WORK INSTRUCTION >>
In the material below, find the line with "100% Bonificable"; set down that line and every line after it to the end, exactly, without pictures.

EXTRACTED INFORMATION >>
....

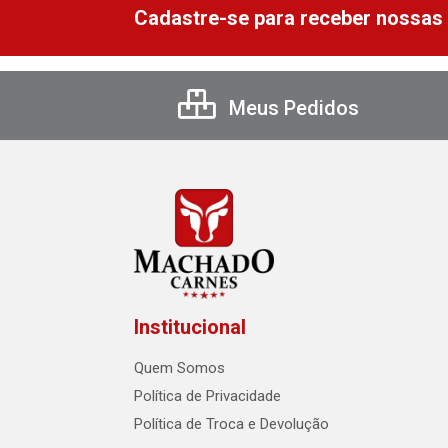
Cadastre-se para receber nossas 
Meus Pedidos
Institucional
Quem Somos
Política de Privacidade
Política de Troca e Devolução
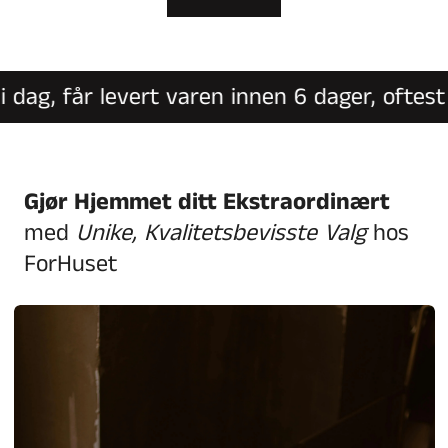
ag, får levert varen innen 6 dager, oftest in
Gjør Hjemmet ditt Ekstraordinært
med
Unike, Kvalitetsbevisste Valg
hos
ForHuset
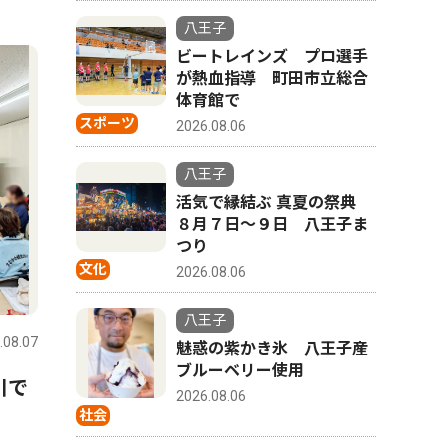
八王子
ビートレインズ プロ選手
が熱血指導 町田市立総合
体育館で
スポーツ
2026.08.06
八王子
活気で縁結ぶ 真夏の祭典
８月７日〜９日 八王子ま
つり
文化
2026.08.06
八王子
.08.07
魅惑の紫かき氷 八王子産
ブルーベリー使用
川で
2026.08.06
社会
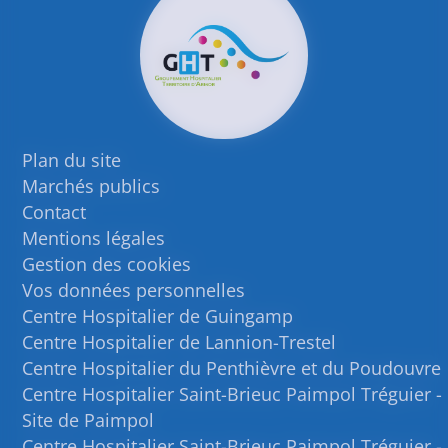
Plan du site
Marchés publics
Contact
Mentions légales
Gestion des cookies
Vos données personnelles
Centre Hospitalier de Guingamp
Centre Hospitalier de Lannion-Trestel
Centre Hospitalier du Penthièvre et du Poudouvre
Centre Hospitalier Saint-Brieuc Paimpol Tréguier -
Site de Paimpol
Centre Hospitalier Saint-Brieuc Paimpol Tréguier -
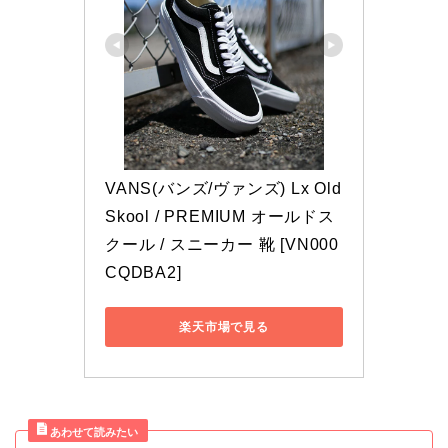
VANS(バンズ/ヴァンズ) Lx Old 
Skool / PREMIUM オールドス
クール / スニーカー 靴 [VN000
CQDBA2]
楽天市場で見る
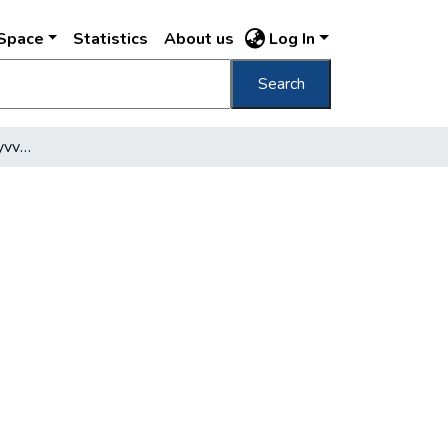
DSpace
Statistics
About us
Log In
Search
Könyvtárhasználók-könyvvásárlók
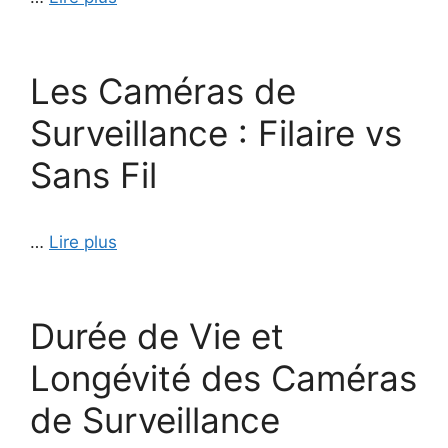
Les Caméras de
Surveillance : Filaire vs
Sans Fil
…
Lire plus
Durée de Vie et
Longévité des Caméras
de Surveillance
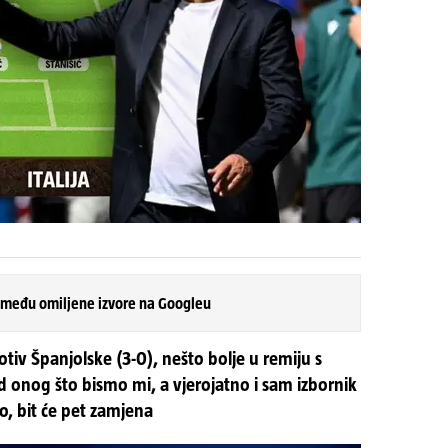
 među omiljene izvore na Googleu
otiv Španjolske (3-0), nešto bolje u remiju s
 od onog što bismo mi, a vjerojatno i sam izbornik
mo, bit će pet zamjena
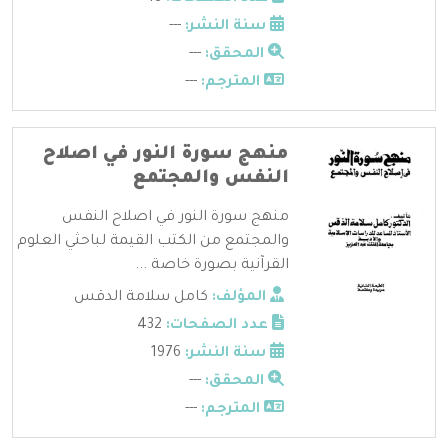
سنة النشر:
---
المحقق:
---
المترجم:
---
منهج سورة النور في اصلاح
النفس والمجتمع
منهج سورة النور في اصلاح النفس
والمجتمع من الكتب القيمة لباحثي العلوم
القرآنية بصورة خاصة ...
المؤلف:
كامل سلامة الدقس
عدد الصفحات:
432
سنة النشر:
1976
المحقق:
---
المترجم:
---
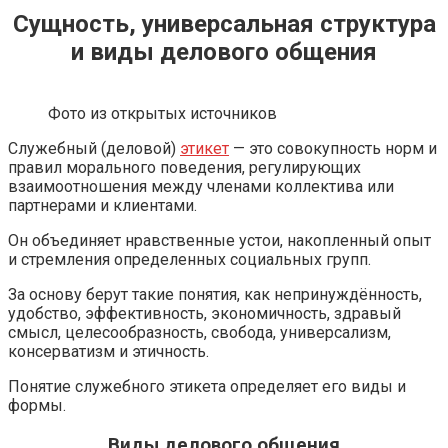
Сущность, универсальная структура
и виды делового общения
Фото из открытых источников
Служебный (деловой)
этикет
— это совокупность норм и
правил морального поведения, регулирующих
взаимоотношения между членами коллектива или
партнерами и клиентами.
Он объединяет нравственные устои, накопленный опыт
и стремления определенных социальных групп.
За основу берут такие понятия, как непринуждённость,
удобство, эффективность, экономичность, здравый
смысл, целесообразность, свобода, универсализм,
консерватизм и этичность.
Понятие служебного этикета определяет его виды и
формы.
Виды делового общения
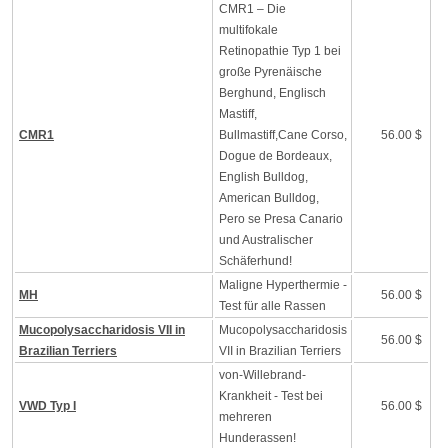
CMR1 – Die
multifokale
Retinopathie Typ 1 bei
große Pyrenäische
Berghund, Englisch
Mastiff,
CMR1
Bullmastiff,Cane Corso,
56.00 $
Dogue de Bordeaux,
English Bulldog,
American Bulldog,
Pero se Presa Canario
und Australischer
Schäferhund!
Maligne Hyperthermie -
MH
56.00 $
Test für alle Rassen
Mucopolysaccharidosis VII in
Mucopolysaccharidosis
56.00 $
Brazilian Terriers
VII in Brazilian Terriers
von-Willebrand-
Krankheit - Test bei
VWD Typ I
56.00 $
mehreren
Hunderassen!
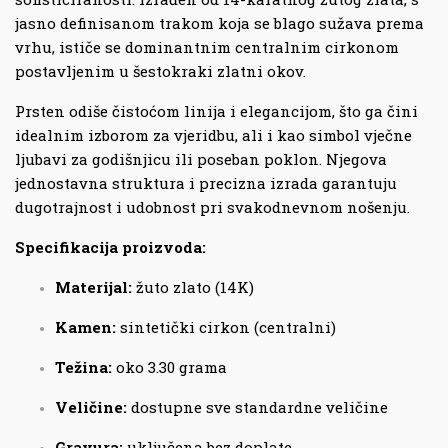
jasno definisanom trakom koja se blago sužava prema
vrhu, ističe se dominantnim centralnim cirkonom
postavljenim u šestokraki zlatni okov.
Prsten odiše čistoćom linija i elegancijom, što ga čini
idealnim izborom za vjeridbu, ali i kao simbol vječne
ljubavi za godišnjicu ili poseban poklon. Njegova
jednostavna struktura i precizna izrada garantuju
dugotrajnost i udobnost pri svakodnevnom nošenju.
Specifikacija proizvoda:
Materijal:
žuto zlato (14K)
Kamen:
sintetički cirkon (centralni)
Težina:
oko 3.30 grama
Veličine:
dostupne sve standardne veličine
Gravura:
uključena bez doplate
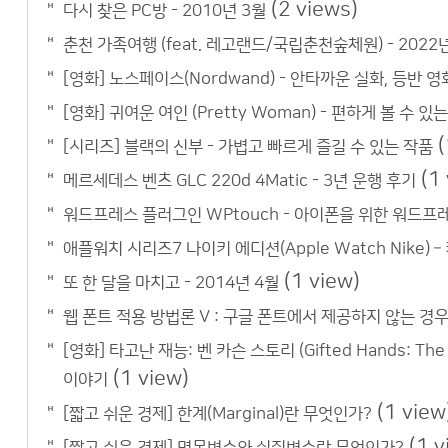
(2 views)
다시 찾은 PC방 - 2010년 3월
춘천 가족여행 (feat. 레고랜드/국립춘천숲체원) - 2022
[영화] 노스페이스(Nordwand) - 안타까운 실화, 등반 영
[영화] 귀여운 여인 (Pretty Woman) - 편하게 볼 수 
(
[시리즈] 블랙의 신부 - 가볍고 빠르게 즐길 수 있는 작품
(1
메르세데스 벤츠 GLC 220d 4Matic - 3년 운행 후기
워드프레스 플러그인 WPtouch - 아이폰을 위한 워드
애플워치 시리즈7 나이키 에디션(Apple Watch Nike) –
(1 view)
또 한 달을 마치고 - 2014년 4월
웹 폰트 적용 방법론 V : 구글 폰트에서 제공하지 않는 경우?
[영화] 타고난 재능: 벤 카슨 스토리 (Gifted Hands: T
(1 view)
이야기
(1 view
[짧고 쉬운 경제] 한계(Marginal)란 무엇인가?
(1 v
[짧고 쉬운 경제] 명목변수와 실질변수란 무엇인가?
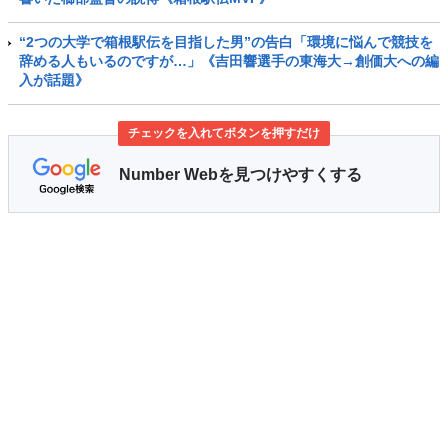
“2つの大学で箱根駅伝を目指した男”の告白「環境に悩んで競技を
辞める人もいるのですが…」《吉田響選手の東海大→創価大への編
入が話題》
チェックを入れてボタンを押すだけ
Number Webを見つけやすくする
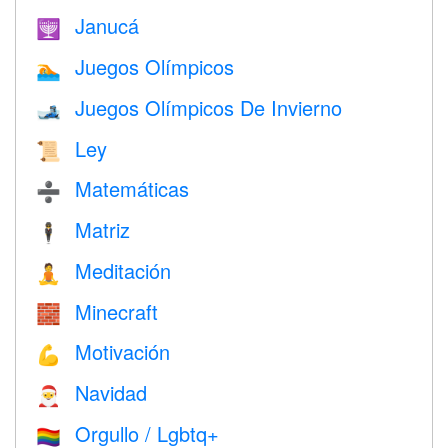
Janucá
🕎
Juegos Olímpicos
🏊
Juegos Olímpicos De Invierno
🎿
Ley
📜
Matemáticas
➗
Matriz
🕴️
Meditación
🧘
Minecraft
🧱
Motivación
💪
Navidad
🎅
Orgullo / Lgbtq+
🏳️‍🌈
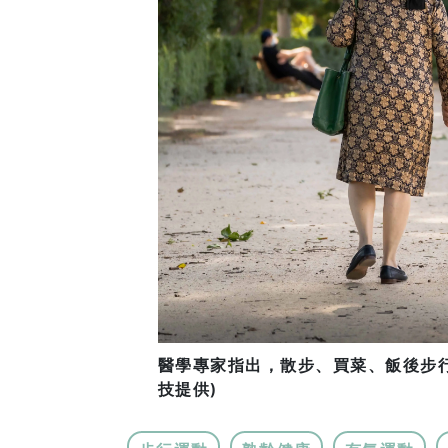
醫學專家指出，散步、買菜、飯後步行
技提供)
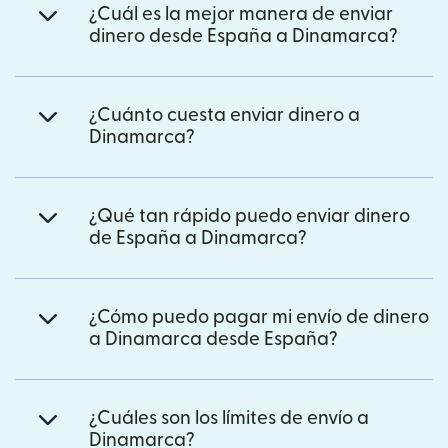
¿Cuál es la mejor manera de enviar
dinero desde España a Dinamarca?
¿Cuánto cuesta enviar dinero a
Dinamarca?
¿Qué tan rápido puedo enviar dinero
de España a Dinamarca?
¿Cómo puedo pagar mi envío de dinero
a Dinamarca desde España?
¿Cuáles son los límites de envío a
Dinamarca?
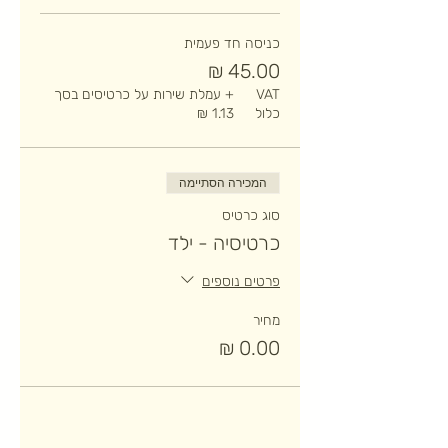
כניסה חד פעמית
VAT
+ עמלת שירות על כרטיסים בסך
כלול
המכירה הסתיימה
סוג כרטיס
כרטיסיה - ילד
פרטים נוספים
מחיר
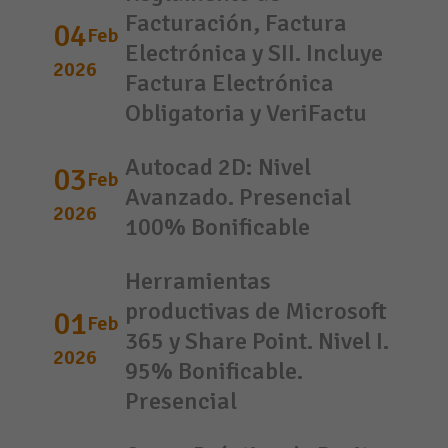
Facturación, Factura
04
Feb
Electrónica y SII. Incluye
2026
Factura Electrónica
Obligatoria y VeriFactu
Autocad 2D: Nivel
03
Feb
Avanzado. Presencial
2026
100% Bonificable
Herramientas
productivas de Microsoft
01
Feb
365 y Share Point. Nivel I.
2026
95% Bonificable.
Presencial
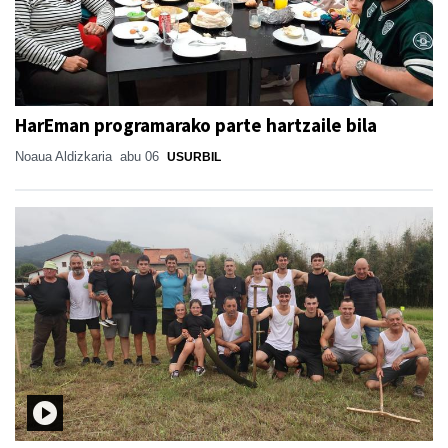
HarEman programarako parte hartzaile bila
Noaua Aldizkaria
abu 06
USURBIL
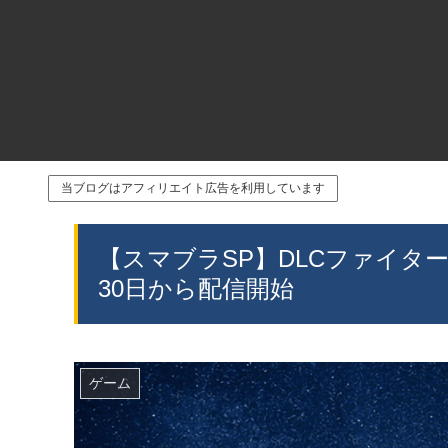
当ブログはアフィリエイト広告を利用しています
【スマブラSP】DLCファイター
30日から配信開始
ゲーム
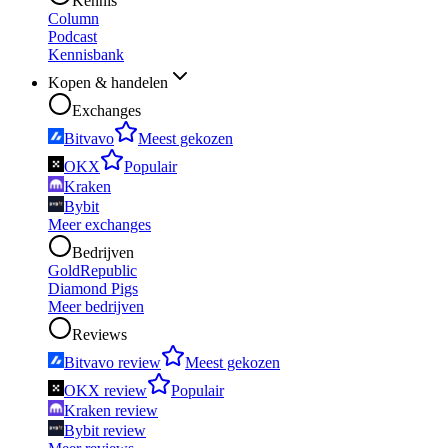
Kennis
Column
Podcast
Kennisbank
Kopen & handelen
Exchanges
Bitvavo
Meest gekozen
OKX
Populair
Kraken
Bybit
Meer exchanges
Bedrijven
GoldRepublic
Diamond Pigs
Meer bedrijven
Reviews
Bitvavo review
Meest gekozen
OKX review
Populair
Kraken review
Bybit review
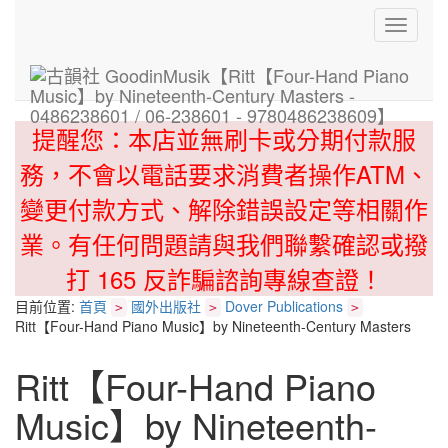
Toggle
navigati
提醒您：本店並無刷卡或分期付款服
務，不會以電話要求消費者操作ATM、
變更付款方式、解除錯誤設定等相關作
業。有任何問題請與我們聯繫確認或撥
打 165 反詐騙諮詢專線查證！
目前位置:
首頁
國外出版社
Dover Publications
>
>
>
Ritt【Four-Hand Piano Music】by Nineteenth-Century Masters
Ritt【Four-Hand Piano
Music】by Nineteenth-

....

EXPECTED ANSWER >>
100% Bonificable
Herramientas
productivas de Microsoft
01
Feb
365 y Share Point. Nivel I.
2026
95% Bonificable.
Presencial
HarEman programarako parte hartzaile bila
Noaua Aldizkaria
abu 06
USURBIL
当ブログはアフィリエイト広告を利用しています
【スマブラSP】DLCファイター
30日から配信開始
ゲーム
Kennis
Column
Podcast
Kennisbank
Kopen & handelen
Exchanges
Bitvavo
Meest gekozen
OKX
Populair
Kraken
Bybit
Meer exchanges
Bedrijven
GoldRepublic
Diamond Pigs
Meer bedrijven
Reviews
Bitvavo review
Meest gekozen
OKX review
Populair
Kraken review
Bybit review
Toggle
navigati
提醒您：本店並無刷卡或分期付款服
務，不會以電話要求消費者操作ATM、
變更付款方式、解除錯誤設定等相關作
業。有任何問題請與我們聯繫確認或撥
打 165 反詐騙諮詢專線查證！
目前位置:
首頁
國外出版社
Dover Publications
>
>
>
Ritt【Four-Hand Piano Music】by Nineteenth-Century Masters
Ritt【Four-Hand Piano
Music】by Nineteenth-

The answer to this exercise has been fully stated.